Saturday, February 17, 2007

Reviewed: Reynolds on John Brown and Lemann on Redemption

Ari Kelman has a well-written review of two new books on abolitionist John Brown and the post-Civil War years, in the London Times Literary Supplement. The books are David S. Reynolds, JOHN BROWN, ABOLITIONIST: The man who killed slavery, sparked the Civil War, and seeded civil rights (Vintage Books) and Nicholas Lemann, REDEMPTION: The last battle of the Civil War (Farrar, Straus and Giroux). Kelman writes, in part,
Taken together...David S. Reynolds’s John Brown, Abolitionist: The man who killed slavery, sparked the Civil War, and seeded civil rights and Nicholas Lemann’s Redemption: The last battle of the Civil War suggest that Brown and the Redeemers may be more closely linked than historical memory allows.

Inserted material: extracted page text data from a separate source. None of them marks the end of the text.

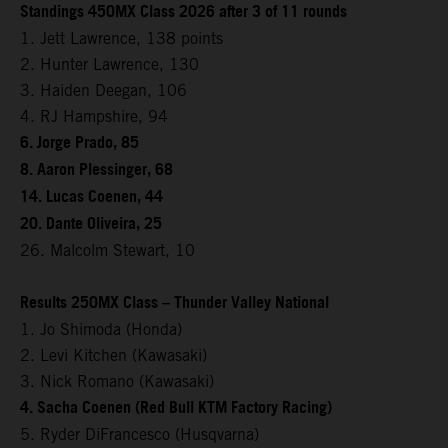
Standings 450MX Class 2026 after 3 of 11 rounds
1. Jett Lawrence, 138 points
2. Hunter Lawrence, 130
3. Haiden Deegan, 106
4. RJ Hampshire, 94
6. Jorge Prado, 85
8. Aaron Plessinger, 68
14. Lucas Coenen, 44
20. Dante Oliveira, 25
26. Malcolm Stewart, 10
Results 250MX Class – Thunder Valley National
1. Jo Shimoda (Honda)
2. Levi Kitchen (Kawasaki)
3. Nick Romano (Kawasaki)
4. Sacha Coenen (Red Bull KTM Factory Racing)
5. Ryder DiFrancesco (Husqvarna)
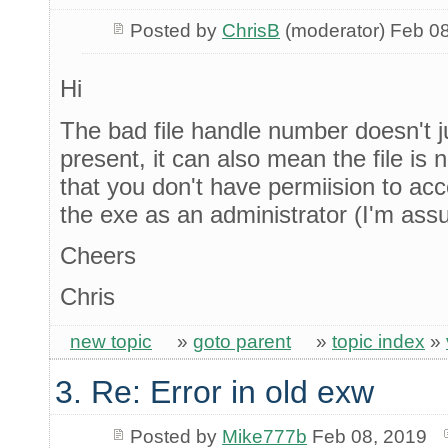
Posted by
ChrisB
(moderator) Feb 0
Hi
The bad file handle number doesn't ju
present, it can also mean the file is n
that you don't have permiision to ac
the exe as an administrator (I'm as
Cheers
Chris
new topic
»
goto parent
»
topic index
»
3. Re: Error in old exw
Posted by
Mike777b
Feb 08, 2019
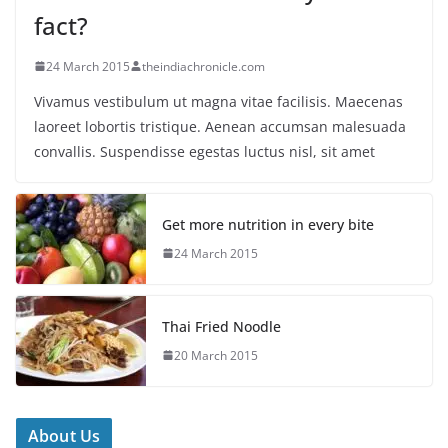
fact?
24 March 2015
theindiachronicle.com
Vivamus vestibulum ut magna vitae facilisis. Maecenas
laoreet lobortis tristique. Aenean accumsan malesuada
convallis. Suspendisse egestas luctus nisl, sit amet
Get more nutrition in every bite
24 March 2015
Thai Fried Noodle
20 March 2015
About Us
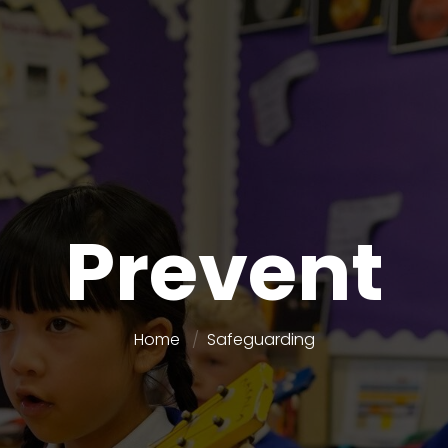
Prevent
Home
Safeguarding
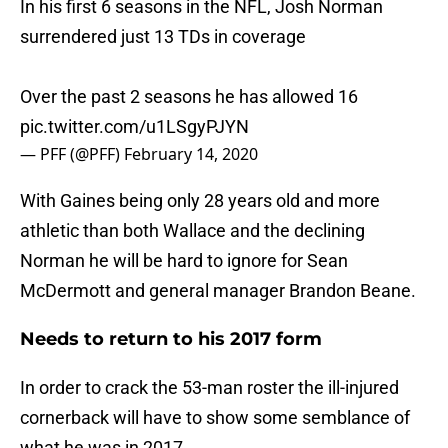
In his first 6 seasons in the NFL, Josh Norman
surrendered just 13 TDs in coverage
Over the past 2 seasons he has allowed 16
pic.twitter.com/u1LSgyPJYN
— PFF (@PFF)
February 14, 2020
With Gaines being only 28 years old and more
athletic than both Wallace and the declining
Norman he will be hard to ignore for Sean
McDermott and general manager Brandon Beane.
Needs to return to his 2017 form
In order to crack the 53-man roster the ill-injured
cornerback will have to show some semblance of
what he was in 2017.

Both arose at moments when Evangelicals shaped politics and policy. In the antebellum era, abolitionists, fuelled by religious zeal, pushed the nation toward war. The Redeemers, though they interpreted Christianity and citizenship differently, were equally sure of their righteousness. They, too, cloaked ideology – visions of a racially pure state instead of Brown’s multiracial utopia – in Jesus’s humble raiment. Racial violence, moreover, perpetrated by slaveholders, some of whom later became Redeemers, drove Brown on his path to Harpers Ferry. And following the War, the Redeemers were outraged to see the South recast in an image that might have pleased John Brown.